28 plants. 2 - 1000w HPS' & 1 - 600w HPS. 
No mold. no bugs. These things are taken real good care of and are prolly the healthiest plants I have seen. 


Room two.

56 plants. 4 - 1000w HPS' & 2 - 600w HPS'.
everything here is the same but doubled. These plants are remote and dont get quite the nurturing that room 1's plants do.

Problem...

The buds on the plants in room two are huge. 6'-7' bud's. Its crazy. a jungle. However. in room one the output is alot smaller. 3'-4' buds. The only difference I can identify is that 220 lines going to the ballasts at room 2 vs the 110 going to room one.

anyone know if that makes a difference whatsoever? I can provide manufacture names, makes models and brands of equipment and nutrients if it helps.


thanks in advance...


----------



## Mutt (Jan 16, 2010)

You got over 2x the light and you have some overlapping going on. This means way more light in the same amount of area...why your noticing a difference. The input voltage doesn't matter...600w bulb will put out same amount of lumens whether 110 fed or 220.


----------



## The Hemp Goddess (Jan 16, 2010)

ostpicsworthless:  and a whole lot more info.


----------



## basis (Jan 16, 2010)

thanks everyone for getting back to me so quickly. glad I found this place.

Mutt: room 2 is bigger. not the same amount of square footage. but yes, more lights.

THG: I can provide both pics and more info.

Pics with an iphone are crappy though so those will be forthcoming. more info is easy though. what can i tell you that would shed some more light (sorry, couldn't help it) on the situation?


----------



## jmansweed (Jan 16, 2010)

Same water supply?


----------



## Old_SSSC_Guy (Jan 16, 2010)

Is there ANY chance of a light leak in room one?  Are the ages of the 2 rooms exactly the same?  Same exact strain(s) [from same source] in both rooms?  Temp and humidity exactly the same?


----------



## Mutt (Jan 16, 2010)

basis said:
			
		

> Mutt: room 2 is bigger. not the same amount of square footage. but yes, more lights.

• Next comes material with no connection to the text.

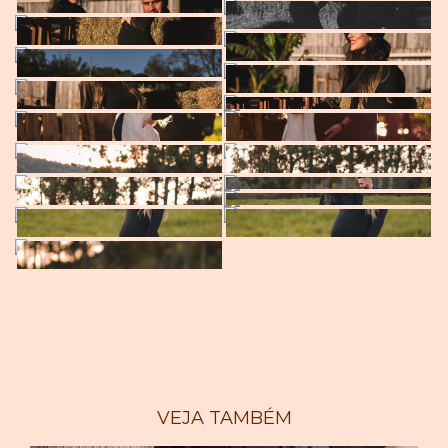
VEJA TAMBÉM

yeah i figured that..but still a ton more light...more light=bigger buds 
Also maybe the little bit of neglect you give the bigger room is actually letting them do there own thing more.


----------



## basis (Jan 16, 2010)

ok. same water supply. same nutrients. same strain. same temp and humidity. some pics are on the way soon. trying to find my camera...

as it stands, im thinking that room 2 has both more room and more lights. that means that they get more light and there is more space which means heat is less of an issue as it would be if i tried to use more lights in the smaller room 1.


I'll have some pics up after 7 pst.


----------



## Mutt (Jan 16, 2010)

basis said:
			
		

> as it stands, im thinking that room 2 has both more room and more lights. that means that they get more light and there is more space which means heat is less of an issue as it would be if i tried to use more lights in the smaller room 1.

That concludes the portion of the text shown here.